Prompt:
Without changing a character, output all of the records.

★ ★ ★

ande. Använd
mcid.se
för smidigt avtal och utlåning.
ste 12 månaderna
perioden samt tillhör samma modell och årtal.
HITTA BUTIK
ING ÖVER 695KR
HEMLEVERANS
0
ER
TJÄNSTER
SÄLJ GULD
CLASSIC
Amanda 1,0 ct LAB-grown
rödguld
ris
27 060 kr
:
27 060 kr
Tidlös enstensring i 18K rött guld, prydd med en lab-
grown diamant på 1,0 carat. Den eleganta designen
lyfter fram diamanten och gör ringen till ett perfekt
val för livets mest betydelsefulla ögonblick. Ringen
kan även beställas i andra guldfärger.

★ ★ ★

Problem solution:
ande. Använd
mcid.se
för smidigt avtal och utlåning.
ste 12 månaderna
perioden samt tillhör samma modell och årtal.
HITTA BUTIK
ING ÖVER 695KR
HEMLEVERANS
0
ER
TJÄNSTER
SÄLJ GULD
CLASSIC
Amanda 1,0 ct LAB-grown
rödguld
ris
27 060 kr
:
27 060 kr
Tidlös enstensring i 18K rött guld, prydd med en lab-
grown diamant på 1,0 carat. Den eleganta designen
lyfter fram diamanten och gör ringen till ett perfekt
val för livets mest betydelsefulla ögonblick. Ringen
kan även beställas i andra guldfärger.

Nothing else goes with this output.